—
A lot of women were burned before the bonfires began. It was contagious, explained the experts in domestic violence, in newspapers and magazines and on radio and television, anywhere they could pontificate. It was a complex subject to report on, they said, because on one hand it was necessary to sound the alarm about the femicides, and on the other hand the reports had a ripple effect, similar to what happens among teenagers with suicide. Men were burning their girlfriends, wives, lovers, all over the country. Most of the time they used alcohol, like Ponte (he had already been a hero to so many), but they also used acid, and in one particularly horrible case a woman had been thrown onto a pile of burning tires, part of some worker protest, in the middle of the highway. But Silvina and her mother only mobilized—singly, without consulting one another—after what happened to Lorena Pérez and her daughter, the last murders before the first bonfires. The father, before killing himself, had set fire to mother and daughter with the now tried-and-true bottle of alcohol. They didn’t know the victims, but Silvina and her mother both went to the hospital to try to visit them, or to at least protest outside; they ran into each other there. And the subway girl was there too.
But she wasn’t alone, not anymore. Now she was accompanied by a group of women of various ages, none of them burned. When the cameras arrived, the subway girl and her companions moved into the spotlight. She told her story, and the others nodded and shouted encouragement. Then the subway girl said something dreadful, brutal:
“If they go on like this, men are going to have to get used to us. Soon most women are going to look like me, if they don’t die. And wouldn’t that be nice? A new kind of beauty.”
Once the cameras had gone, Silvina’s mother approached the subway girl and her companions. Several of the women were over sixty years old, and Silvina was surprised to see them so willing to spend the night in the street, to camp out on the sidewalk and paint their signs saying WE WILL BE BURNED NO MORE. Silvina stayed with them too, and in the morning she went to the office without having slept. Her coworkers hadn’t even heard about the burning of the mother and daughter. They’re getting used to it, thought Silvina. The fact that the girl is a child makes the case a little more horrible, but only a little. She spent the morning sending messages to her mother, who didn’t answer a single one. She was pretty bad about texting, so Silvina didn’t worry. At night, she called her at home and couldn’t reach her there either. Was she still at the hospital? Silvina went to look, but the women had abandoned their camp. All that remained were a few scattered markers and some empty snack wrappers swirling in the wind. There was a storm brewing, and Silvina rushed home as fast as she could because she’d left the windows open.
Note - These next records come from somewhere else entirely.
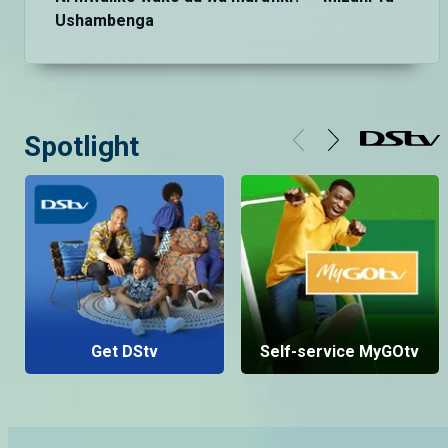
Ushambenga
Spotlight
Get DStv
Self-service MyGOtv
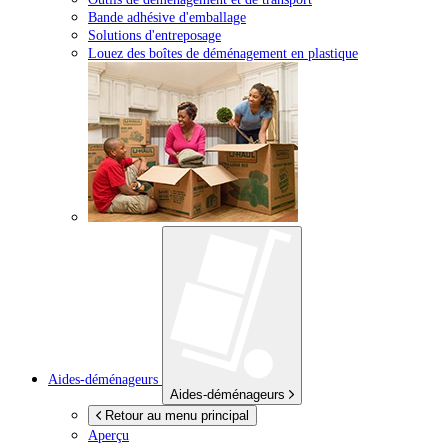
Bande adhésive d'emballage
Solutions d'entreposage
Louez des boîtes de déménagement en plastique
Aides-déménageurs
Aides-déménageurs
Retour au menu principal
Aperçu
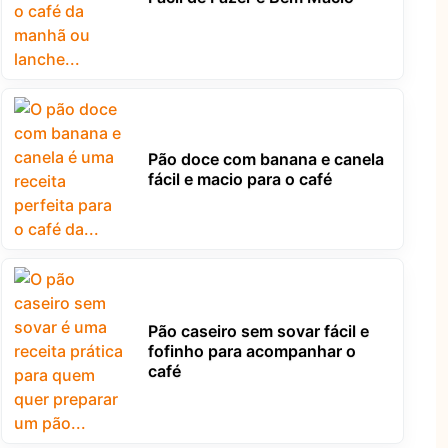
Pão doce com banana e canela
fácil e macio para o café
Pão caseiro sem sovar fácil e
fofinho para acompanhar o
café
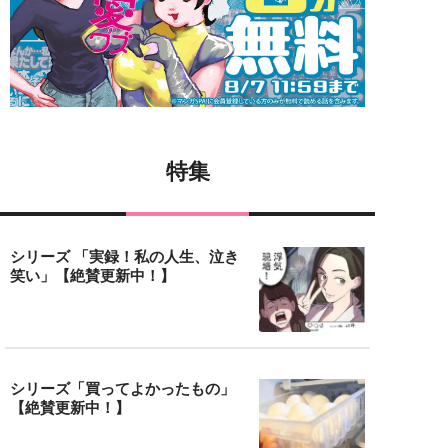
特集
シリーズ 「実録！私の人生、泣き
笑い」【絶賛更新中！】
シリーズ「買ってよかったもの」
【絶賛更新中！】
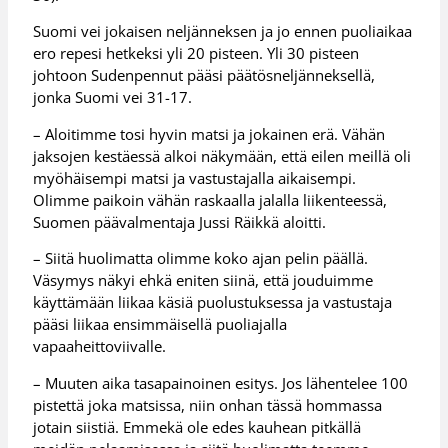
Suomi vei jokaisen neljänneksen ja jo ennen puoliaikaa
ero repesi hetkeksi yli 20 pisteen. Yli 30 pisteen
johtoon Sudenpennut pääsi päätösneljänneksellä,
jonka Suomi vei 31-17.
– Aloitimme tosi hyvin matsi ja jokainen erä. Vähän
jaksojen kestäessä alkoi näkymään, että eilen meillä oli
myöhäisempi matsi ja vastustajalla aikaisempi.
Olimme paikoin vähän raskaalla jalalla liikenteessä,
Suomen päävalmentaja Jussi Räikkä aloitti.
– Siitä huolimatta olimme koko ajan pelin päällä.
Väsymys näkyi ehkä eniten siinä, että jouduimme
käyttämään liikaa käsiä puolustuksessa ja vastustaja
pääsi liikaa ensimmäisellä puoliajalla
vapaaheittoviivalle.
– Muuten aika tasapainoinen esitys. Jos lähentelee 100
pistettä joka matsissa, niin onhan tässä hommassa
jotain siistiä. Emmekä ole edes kauhean pitkällä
The girl and her mother had died during the night.
—
Silvina’s first bonfire had taken place in a field off Route 3. The security measures were still very basic then—those of the authorities and of the Burning Women. Many people still refused to believe. True, the case of the woman who’d burned in her own car out in the Patagonian desert had been very strange. The preliminary investigations showed that she’d poured gasoline on the car and then gotten in behind the wheel, and that she’d sparked the lighter herself. No one else: there were no tracks from any other car and it would have been impossible to hide them in the desert, and no one would have been able to get there on foot. A suicide, they said, a very strange suicide. The poor girl must have gotten the idea from all those burned women. We don’t know why these attacks are happening in Argentina. These things belong in Arab countries, in India.
“They’re some real sons of bitches, Silvinita, dear. Have a seat,” said María Helena, her mother’s friend and the head of a secret hospital for the burned. She had established it far from the city in the shell of her family’s old estate, surrounded by cows and soy. “I don’t know why that girl did what she did instead of getting in touch with us, but fine, maybe she wanted to die. That was her right. But these sons of bitches who say that burnings are for Arabs or Indians…”
María Helena dried her hands—she’d been peeling peaches for a cake—and looked Silvina in the eye.
“Burnings are the work of men. They have always burned us. Now we are burning ourselves. But we’re not going to die; we’re going to flaunt our scars.”
The cake was in honor of one of the Burning Women, who had survived her first year. Some of those who went to the bonfires chose to recuperate in regular hospitals, but many preferred secret centers like María Helena’s. There were others like it, Silvina wasn’t sure how many.
“The problem is that they don’t believe us. We tell them that we burn ourselves because we want to, but they don’t believe us. Of course, we can’t make the girls who are staying here talk; we might go to jail.”
“We could film a ceremony,” said Silvina.
“We thought about that, but it would invade the girl’s privacy.”
“Right, but what if one of them wanted it to be seen? And we could ask her to go toward the bonfire with, I don’t know, a mask, a disguise, if she wants to cover her face.”
“What if they can tell where the place is?”
“Oh, María, the pampa all looks the same. If we have the ceremony out in the grasslands, how will they know where it is?”